‘Wear my heart on my sleeve:’ Robert MacIntyre discusses his Masters meltdown

Robert MacIntyre had a week to forget at the 2026 Masters.
The 29-year-old Scots player has arrived in good form, following a T2 at the Valero Texas Open and a fourth-place finish at the Players Championship. But MacIntyre’s week at Augusta National came to an abrupt end during the opening round, where he made a quadruple-bogey nine on the par-5 15th en route to a first-round 80. Cameras caught MacIntyre walking off the 15th green after putting two balls in the water, and he was reportedly reprimanded by Augusta National. MacIntyre skipped the press after his first and second rounds and posted an AI-generated photo of himself as a Masters gnome doing the same thing after missing the cut.
On Thursday, after the first round of the RBC Heritage, MacIntyre spoke to Sky Sports’ Nick Dougherty about his tumultuous days at Augusta National.
“I know what I did was not the best way to do things,” MacIntyre said. “But look, I wear my heart on my sleeve. I try my best to control my emotions. I work with someone else at home. And yes, there was a lot that happened, and I was disappointed about that, but I’m very good at putting things behind me. Things that are said elsewhere, they don’t bother me. I’ve got my family, friends, part of my team, and these guys that I tell them that’s really wrong. Me.
“And that’s how I go about life. I do what I want, the way we want, not just personally but with family and friends.
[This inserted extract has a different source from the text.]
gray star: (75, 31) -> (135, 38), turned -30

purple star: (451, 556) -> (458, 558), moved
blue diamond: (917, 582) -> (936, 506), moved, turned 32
And we run our business the way we want to run it. Some people like it, some people don’t. But, at the end of the day, it’s a job and I try to get out here and do the best I can.”
MacIntyre has always been an emotional player. After a poor title defense at last year’s Genesis Scottish Open, MacIntyre explained how he shakes off bad weeks “mentally” for a while. That allows him to quickly reorganize and move on.
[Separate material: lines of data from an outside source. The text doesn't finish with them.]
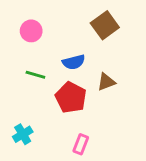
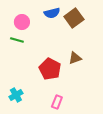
blue semicircle: (74, 62) -> (52, 13), moved
green line: (35, 75) -> (17, 40), moved

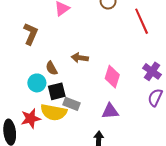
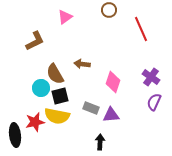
brown L-shape: (31, 34) -> (35, 41), turned 40
brown semicircle: (52, 68) -> (55, 74), size x1.5
gray rectangle: (71, 104) -> (91, 108), moved

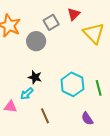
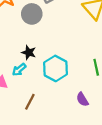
cyan hexagon: (72, 84) -> (55, 68), moved
brown line: (45, 116) -> (30, 102), moved, turned 49

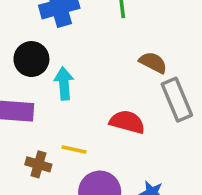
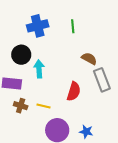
red semicircle: (127, 122) -> (74, 91), turned 90
brown cross: (38, 164) -> (21, 106), moved

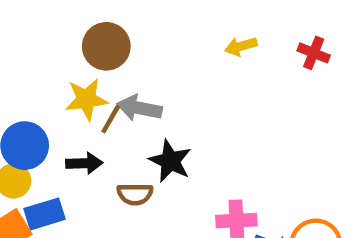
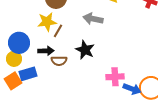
gray arrow: (139, 108) -> (93, 19), moved
brown semicircle: (135, 194) -> (59, 61), moved

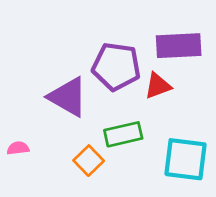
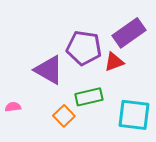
purple rectangle: (179, 46) -> (129, 33), turned -32

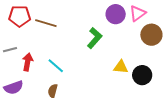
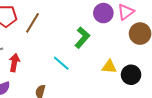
brown line: (46, 23) -> (33, 23), turned -75
cyan line: (56, 66) -> (61, 63), moved

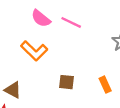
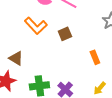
brown square: (67, 82) -> (65, 34), moved, turned -32

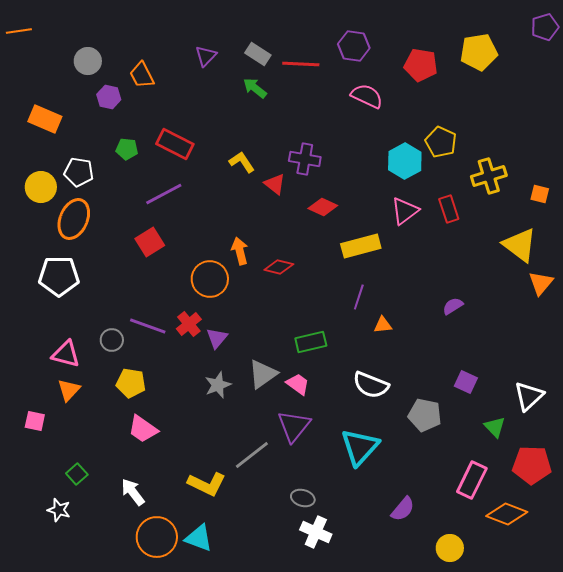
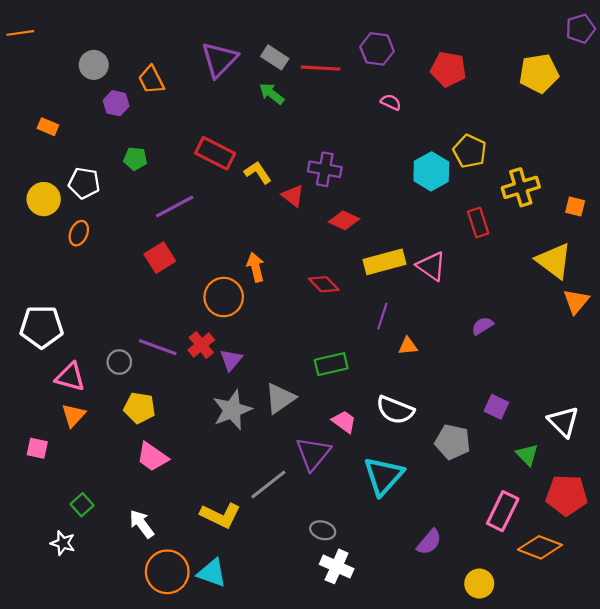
yellow pentagon: (479, 52) -> (539, 73), moved
purple triangle: (206, 56) -> (219, 60), size x1.6
pink semicircle: (367, 96) -> (391, 102), size x0.6
orange rectangle: (45, 119) -> (48, 127), size x0.6
red rectangle: (175, 144) -> (215, 153), moved
pink triangle: (405, 211) -> (431, 266), moved, turned -48
orange ellipse: (74, 219) -> (79, 233), size x0.6
red diamond: (279, 267) -> (324, 284), moved, turned 32
white pentagon: (59, 276) -> (42, 327), moved
pink trapezoid: (298, 384) -> (344, 422), moved
gray star: (218, 385) -> (232, 410), size x1.4
white triangle: (529, 396) -> (563, 422), turned -32

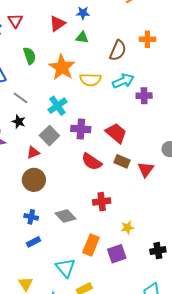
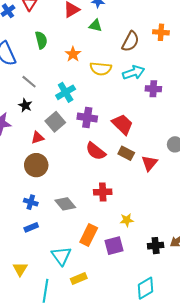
orange star: (62, 67) -> (73, 54), size x0.6

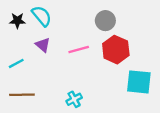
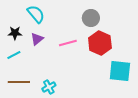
black star: (17, 21) -> (15, 33), moved
purple triangle: (43, 45) -> (37, 39), turned 40
cyan cross: (74, 99) -> (49, 87), moved

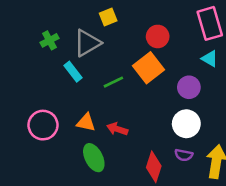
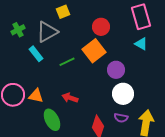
purple circle: (189, 87) -> (116, 70), moved
orange triangle: (86, 122) -> (36, 96), moved

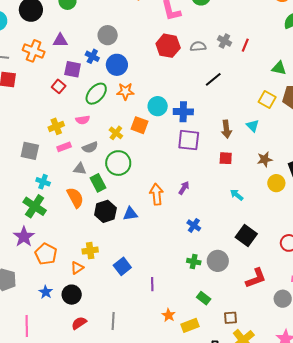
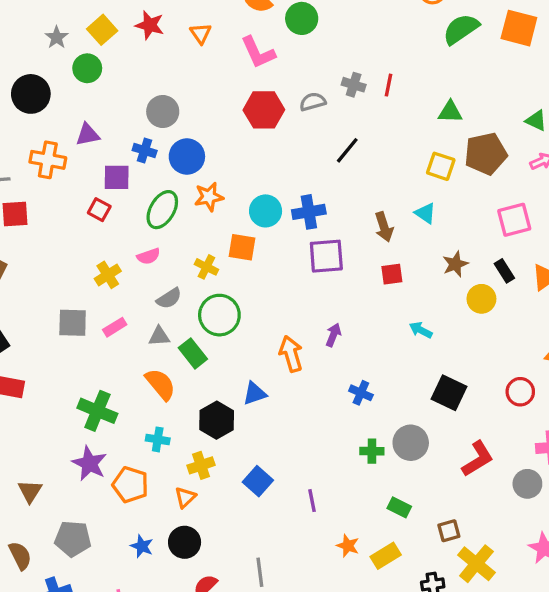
pink rectangle: (64, 147) -> (115, 327), moved
cyan cross: (43, 182) -> (158, 439), moved
black hexagon: (105, 211) -> (217, 420), moved

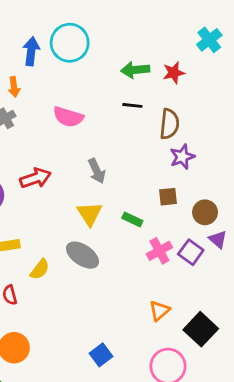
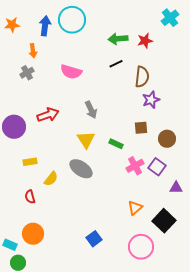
black line: (132, 105) -> (116, 64), turned -32
purple triangle: (218, 239) -> (176, 188), moved, turned -40

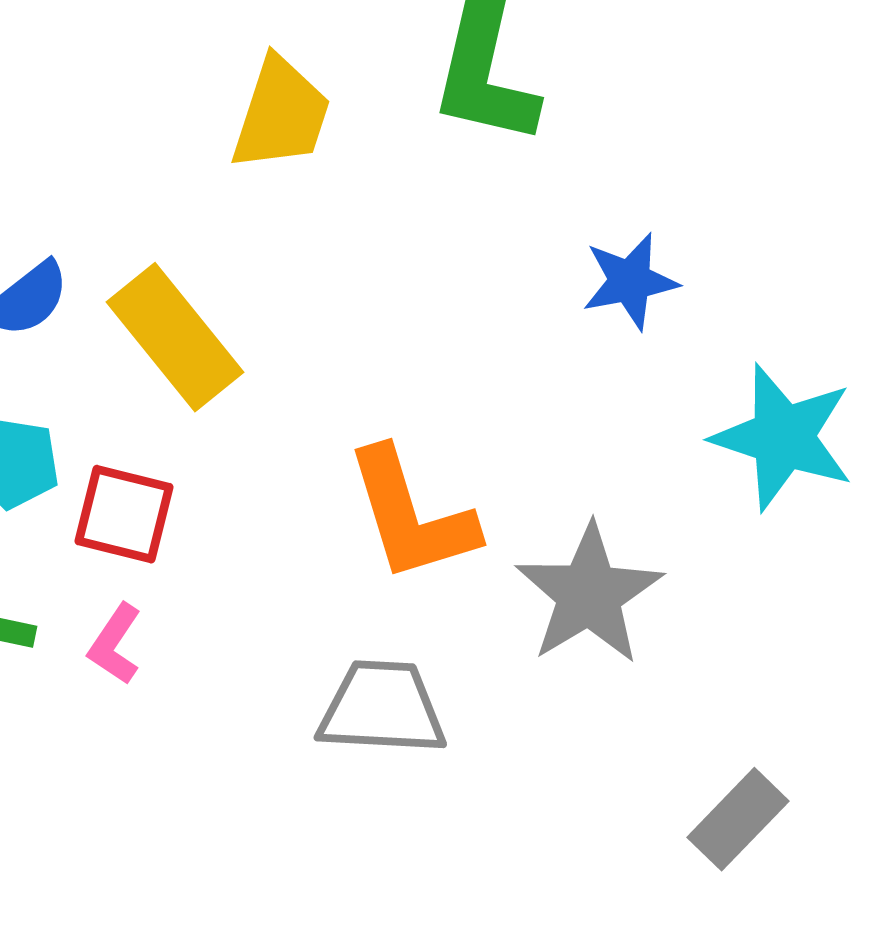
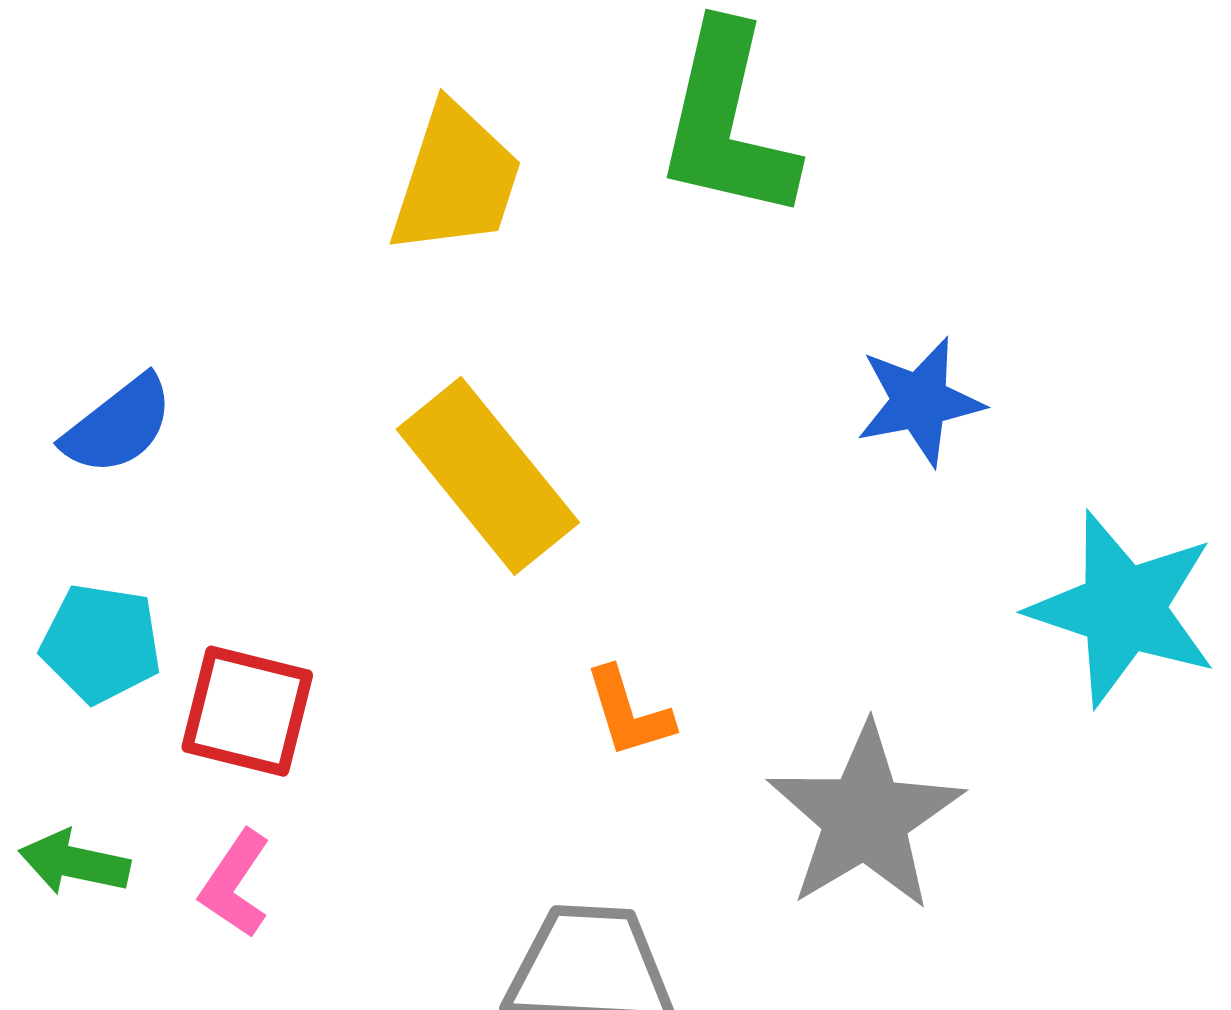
yellow rectangle: (175, 337) -> (488, 476), moved
orange L-shape: (411, 515) -> (629, 712), size x0.5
“I can go as mentally as I want for an hour and then, after that, I’m back to life,” MacIntyre said at Royal Portrush ahead of the 2025 Open Championship. “I can do whatever I want for an hour. Anything I want. You can break things down. You can do whatever I want for an hour. After that hour is gone, my work is done. An hour and a half before my cycle, two hours before my cycle, I’m getting ready, so nobody’s stopping me. It’s warm-up, stretching, exercise, all that, eight o’clock-, eight o’clock, eight o’clock, eight o’clock. work.
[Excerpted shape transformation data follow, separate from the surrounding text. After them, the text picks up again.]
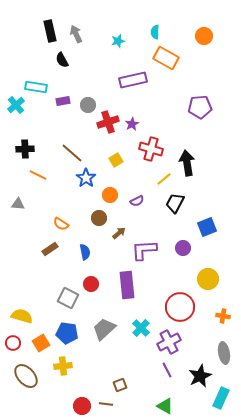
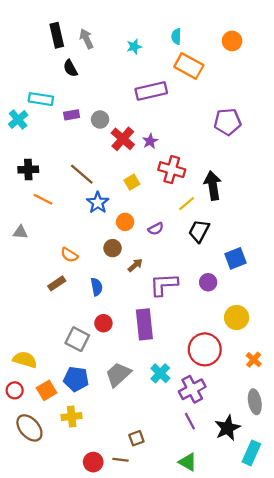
red cross: (108, 122) -> (123, 139), turned -30
orange cross: (223, 316) -> (254, 360), turned 32

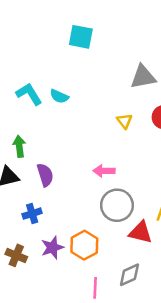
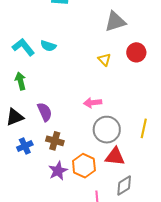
green arrow: (19, 146) -> (20, 81), moved
blue cross: (32, 214) -> (25, 146), moved
red triangle: (141, 232) -> (115, 157), moved
brown cross: (16, 255) -> (55, 141), moved

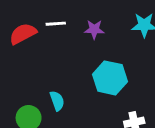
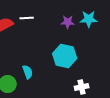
purple star: (94, 29) -> (68, 22), moved

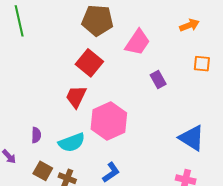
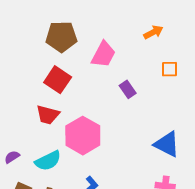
red trapezoid: (76, 97) -> (48, 115), turned -95
purple semicircle: (36, 135) -> (12, 157), turned -119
“If you have a bad day at work, you’re going to get angry. It happens to me a lot,” MacIntyre said, laughing. “It’s been a long time, it used to be difficult for me to start again, but these days, there are so many golf tournaments and you never know what’s coming next week.”
1 scene from Rory McIlroy’s Masters replay showed why this win was special
By:
Josh Schrock
Now ranked among the top 15 golfers in the world, MacIntyre knows he can’t let his emotions and frustrations get the better of him. A professional golfer’s hamster wheel is always spinning. The tournament ends, you win or lose, and you quickly move on to the next one. It’s important to be able to click the reset button quickly. Let the steam out and you’re ready to go again.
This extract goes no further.